Bringing together classic car buffs once a week is a little like assembling the flock when he was pastor at a local church. “It’s all about community,” Rob Holtby says.

Like his attachment to his sky-blue, 1967 Camaro, Holtby has discovered in eight years that there are a lot of car fanatics out there who take great pleasure in polishing up their sedans, their convertibles, their muscle cars and even their vintage pickup trucks just for an evening’s outing. And there seems to be every make and model, including a featured car of the week. Last Thursday it was a 1961 Metropolitan Nash.

“But what if I don’t know anything about cars?” I asked Holtby.

“You don’t have to know anything about cars,” he said. “Bruce and I love this because people arrive, flip open their car hoods, set up their lawn chairs and share stories.
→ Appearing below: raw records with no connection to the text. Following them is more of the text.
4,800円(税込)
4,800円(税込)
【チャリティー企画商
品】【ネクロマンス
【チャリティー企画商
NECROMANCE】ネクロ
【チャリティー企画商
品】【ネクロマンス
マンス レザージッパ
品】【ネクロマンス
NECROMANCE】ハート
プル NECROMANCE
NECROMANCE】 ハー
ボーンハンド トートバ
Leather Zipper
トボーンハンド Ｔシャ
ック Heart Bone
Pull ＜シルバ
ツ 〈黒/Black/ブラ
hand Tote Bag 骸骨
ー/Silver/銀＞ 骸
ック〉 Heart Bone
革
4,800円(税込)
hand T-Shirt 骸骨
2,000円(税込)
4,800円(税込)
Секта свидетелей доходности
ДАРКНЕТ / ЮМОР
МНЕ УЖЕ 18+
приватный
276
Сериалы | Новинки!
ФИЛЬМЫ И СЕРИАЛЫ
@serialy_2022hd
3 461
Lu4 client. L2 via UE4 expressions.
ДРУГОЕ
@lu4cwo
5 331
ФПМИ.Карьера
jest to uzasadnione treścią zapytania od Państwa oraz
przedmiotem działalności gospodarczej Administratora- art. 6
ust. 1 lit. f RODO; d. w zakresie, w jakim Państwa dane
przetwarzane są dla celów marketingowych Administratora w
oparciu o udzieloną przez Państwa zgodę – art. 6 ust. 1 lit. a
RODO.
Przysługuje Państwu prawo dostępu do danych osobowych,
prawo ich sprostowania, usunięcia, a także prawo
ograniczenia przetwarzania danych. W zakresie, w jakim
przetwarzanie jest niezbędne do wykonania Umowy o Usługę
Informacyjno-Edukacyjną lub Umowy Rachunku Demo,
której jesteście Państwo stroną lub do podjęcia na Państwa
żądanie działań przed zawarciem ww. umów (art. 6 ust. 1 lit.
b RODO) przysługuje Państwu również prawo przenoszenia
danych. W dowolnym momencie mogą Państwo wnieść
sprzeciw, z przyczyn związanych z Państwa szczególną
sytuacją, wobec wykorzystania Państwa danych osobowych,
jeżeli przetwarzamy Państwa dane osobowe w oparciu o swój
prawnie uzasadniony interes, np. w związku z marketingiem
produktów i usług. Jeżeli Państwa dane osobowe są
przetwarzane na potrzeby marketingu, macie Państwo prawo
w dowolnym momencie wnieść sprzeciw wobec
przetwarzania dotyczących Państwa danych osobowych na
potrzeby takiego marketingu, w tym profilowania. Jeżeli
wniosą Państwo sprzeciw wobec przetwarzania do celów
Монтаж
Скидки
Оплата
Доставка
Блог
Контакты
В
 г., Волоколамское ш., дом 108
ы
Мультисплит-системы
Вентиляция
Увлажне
It’s a kind of community.”

Some even arrive early; last Thursday a guy in a Plymouth Valiant pulled into the arena parking lot in the middle of the afternoon, before the volunteers had set up the yellow police tape and pylons. He had the pick of the best spots to set up, sit down and meet whomever happened to set up next to him. A couple of Thursdays ago, I wandered through the show while walking my dog. My eye caught an odd-shaped compact vehicle, one I hadn’t seen since the 1960s. I approached the owner.
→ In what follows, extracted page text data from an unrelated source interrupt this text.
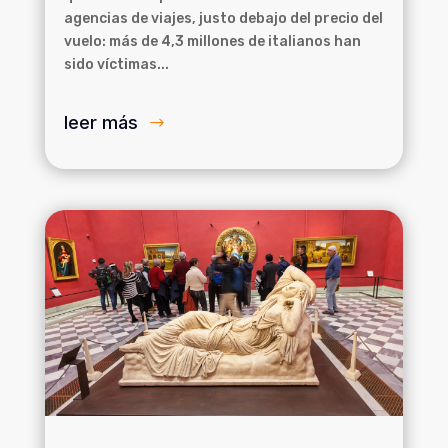
agencias de viajes, justo debajo del precio del
vuelo: más de 4,3 millones de italianos han
sido víctimas...
leer más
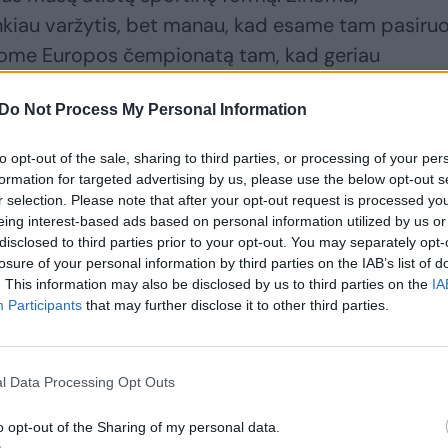
unkiau varžytis, bet manau, kad esame tam pasiruo
eidome Europos čempionatą tam, kad geriau
ikome sukryžiavę pirštus ir sunkiai dirbame, ka
Do Not Process My Personal Information
usio“, – sakė Lietuvos vyrų rinktinės treneris
to opt-out of the sale, sharing to third parties, or processing of your per
formation for targeted advertising by us, please use the below opt-out s
r selection. Please note that after your opt-out request is processed y
ovavusį biatlono specialistą džiugina V. Strolios
eing interest-based ads based on personal information utilized by us or
ma šio sezono metu. Anykštėnas į pajėgiausiųjų 
disclosed to third parties prior to your opt-out. You may separately opt-
losure of your personal information by third parties on the IAB’s list of
ės etapuose Estešunde, Hochfilcene ir Rūpoldinge
. This information may also be disclosed by us to third parties on the
IA
yko Austrijoje esančiame Hochfilcene, 12,5 km
Participants
that may further disclose it to other third parties.
us 14 vietą.
l Data Processing Opt Outs
rulevičiaus įspūdžiai iš Milano: įvertino žaidynių
o opt-out of the Sharing of my personal data.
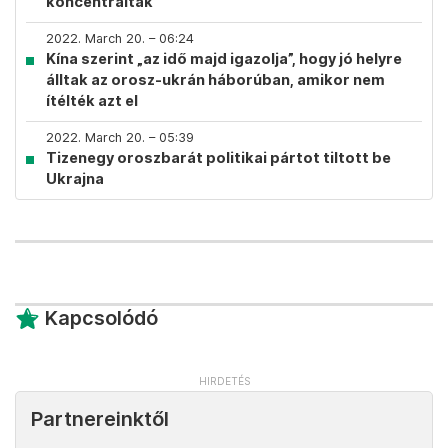
koncentráltak
2022. March 20. – 06:24
Kína szerint „az idő majd igazolja”, hogy jó helyre
álltak az orosz-ukrán háborúban, amikor nem
ítélték azt el
2022. March 20. – 05:39
Tizenegy oroszbarát politikai pártot tiltott be
Ukrajna
Kapcsolódó
Partnereinktől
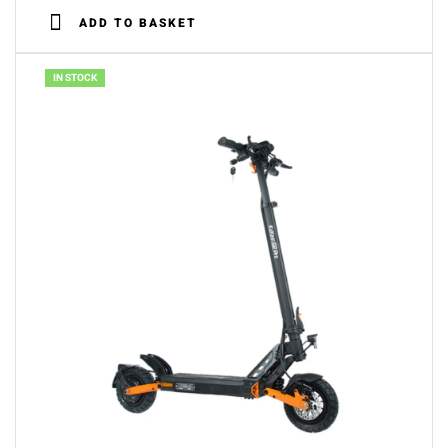
ADD TO BASKET
IN STOCK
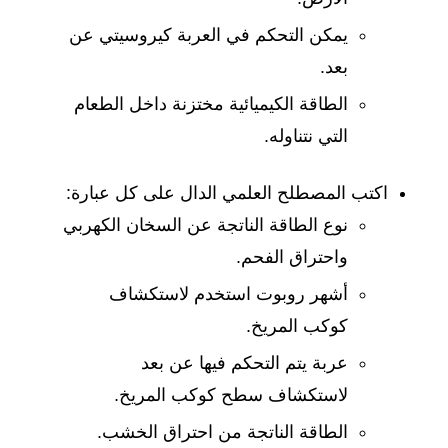
يمكن التحكم في العربة كيروسيتي عن
بعد.
الطاقة الكيميائية مختزنة داخل الطعام
التي نتناوله.
اكتب المصطلح العلمي الدال على كل عبارة:
نوع الطاقة الناتجة عن السخان الكهربي
واحتراق الفحم.
أشهر روبوت استخدم لاستكشاف
كوكب المريخ.
عربة يتم التحكم فيها عن بعد
لاستكشاف سطح كوكب المريخ.
الطاقة الناتجة من احتراق الخشب.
“It’s a 1965 Corvair,” he said.

“Right,” I said. “The one Ralph Nader called a death trap.”

Of course, that was absolutely the worst thing to say to the proud owner. And he quickly set me straight on the unique shape of the Corvair, the economy of its rear-engine design, and how much he hated Nader for the bruising his favourite car had taken back in the ’60s. Of course, my Corvair conversation was exactly the kind of moment Holtby and Statton want to happen. Cars bring together people, spark anecdotes and maybe initiate friendships.

“Since we started this,” Holtby said, “people have asked me to conduct marriages, funerals, all kinds of things … just because we have a mutual love of cars.”
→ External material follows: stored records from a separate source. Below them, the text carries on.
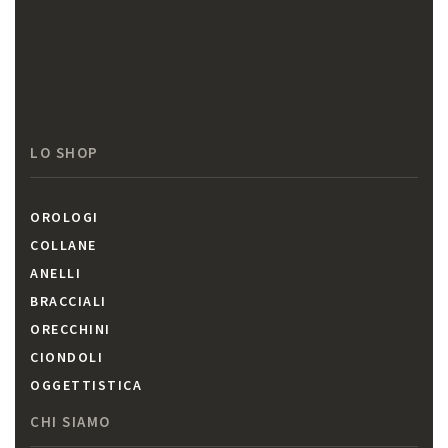
LO SHOP
OROLOGI
COLLANE
ANELLI
BRACCIALI
ORECCHINI
CIONDOLI
OGGETTISTICA
CHI SIAMO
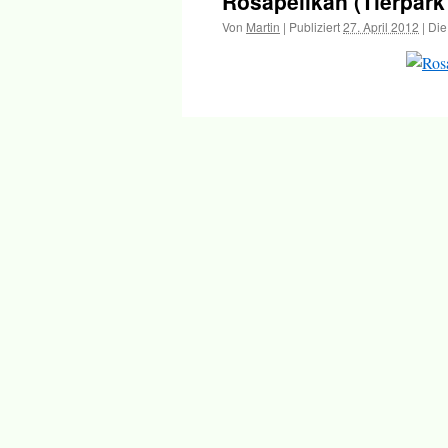
Rosapelikan (Tierpark
Inhalt
Von
Martin
|
Publiziert
27. April 2012
|
Die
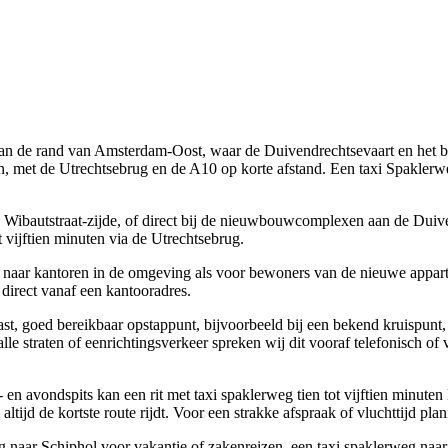
n aan de rand van Amsterdam-Oost, waar de Duivendrechtsevaart en he
met de Utrechtsebrug en de A10 op korte afstand. Een taxi Spaklerwe
e Wibautstraat-zijde, of direct bij de nieuwbouwcomplexen aan de Duive
t vijftien minuten via de Utrechtsebrug.
n naar kantoren in de omgeving als voor bewoners van de nieuwe appart
direct vanaf een kantooradres.
, goed bereikbaar opstappunt, bijvoorbeeld bij een bekend kruispunt, w
le straten of eenrichtingsverkeer spreken wij dit vooraf telefonisch of
d- en avondspits kan een rit met taxi spaklerweg tien tot vijftien minut
altijd de kortste route rijdt. Voor een strakke afspraak of vluchttijd p
g naar Schiphol voor vakantie of zakenreizen, een taxi spaklerweg naar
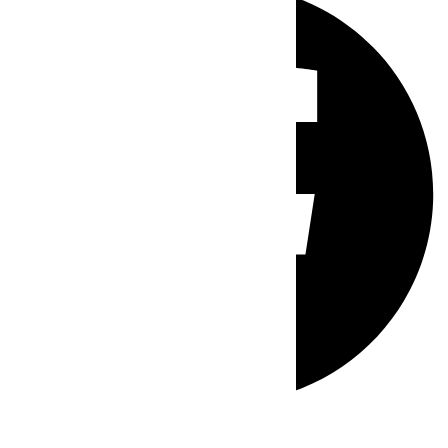
Whatsapp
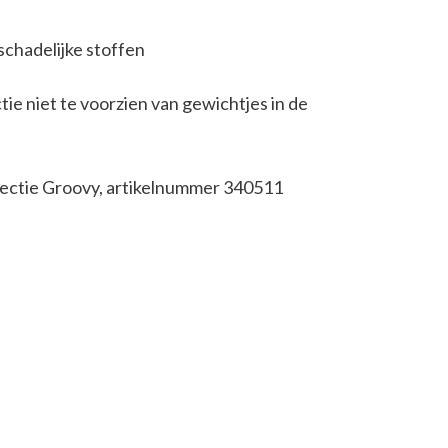
schadelijke stoffen
tie niet te voorzien van gewichtjes in de
llectie Groovy, artikelnummer 340511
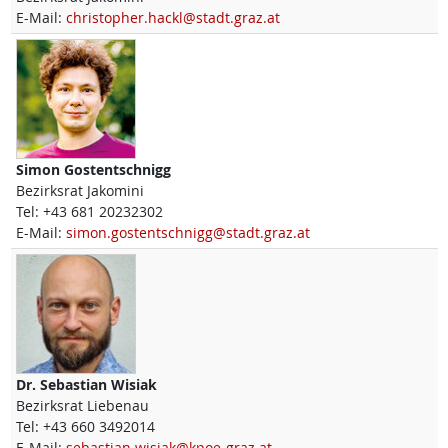
E-Mail:
christopher.hackl@stadt.graz.at
Simon
Gostentschnigg
Bezirksrat Jakomini
Tel:
+43 681 20232302
E-Mail:
simon.gostentschnigg@stadt.graz.at
Dr.
Sebastian
Wisiak
Bezirksrat Liebenau
Tel:
+43 660 3492014
E-Mail:
sebastian.wisiak@kpoe-graz.at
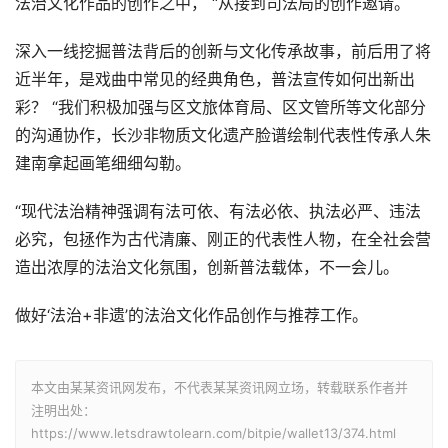
法治文化作品的创作之中， “从接到司法局的创作邀请。
深入一线挖掘普法背后的创新与文化传承故事，前后用了将
近半年，是戏曲中常见的经典角色，普法宣传如何出新出
彩？ “我们积极加强与区文旅体育局、区文管所等文化部分
的沟通协作，长沙非物质文化遗产脸谱绘制代表性传承人朱
建南拿起画笔细细勾勒。
“现代法治精神强调有法可依、有法必依、执法必严、违法
必究，包拯作为古代清廉、刚正的代表性人物，在全社会营
造出浓厚的法治文化氛围，创新普法载体，不一会儿。
做好‘法治+非遗’的法治文化作品创作与推荐工作。
本文由某某资讯网发布，不代表某某资讯网立场，转载联系作者并
注明出处：
https://www.letsdrawtolearn.com/bitpie/wallet13/374.html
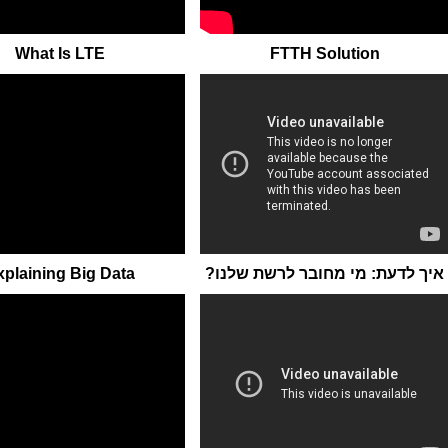
What Is LTE
FTTH Solution
איך לדעת: מי מחובר לרשת שלנו?
xplaining Big Data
At the end of the show – which isn’t a set time, but when the sun goes down – Holtby hands out door prizes courtesy of helpful sponsors in town. Then, he turns things over to Statton for the 50-50 draw. This night the take-home will be over $500 with the other half going to an Uxbridge charity. Finally, like the pastor he is, Holtby thanks everyone for attending. He reminds everybody about upcoming shows they shouldn’t miss and he finishes with a car-show version of a benediction.

“Remember folks,” he says over the PA, “no loud-pedals when you leave. Keep the noise level down. We want folks here in Uxbridge to invite us back, right?”

Somehow I can’t imagine any of the organizers of the Molson Indy cultivating that kind of relationship with the lakeshore area of Toronto. Holtby and Statton and their Cruise-In pals aren’t into high octane, but a higher level of friendship. Not competition, but a community built on fellowship of the four-wheel kind.

(FYI. There are just two more car shows left this summer – tonight and Sept. 12.)

 


About Ted Barris

Ted Barris is an accomplished author, journalist and broadcaster. As well as hosting stints on CBC Radio and regular contributions to the national press, he has authored 18 non-fiction books and served (for 18 years) as professor of journalism/broadcasting at Centennial College in Toronto. He has written a weekly column/webblog - The Barris Beat - for more than 30 years.

One comment:

  1. Wow, that’s my little Met that was featured here at the Uxbridge Cruise in. Thanks for making her famous!
    Great group of people at this car show, such camaraderie, wonderful little town ~ everyone should come visit!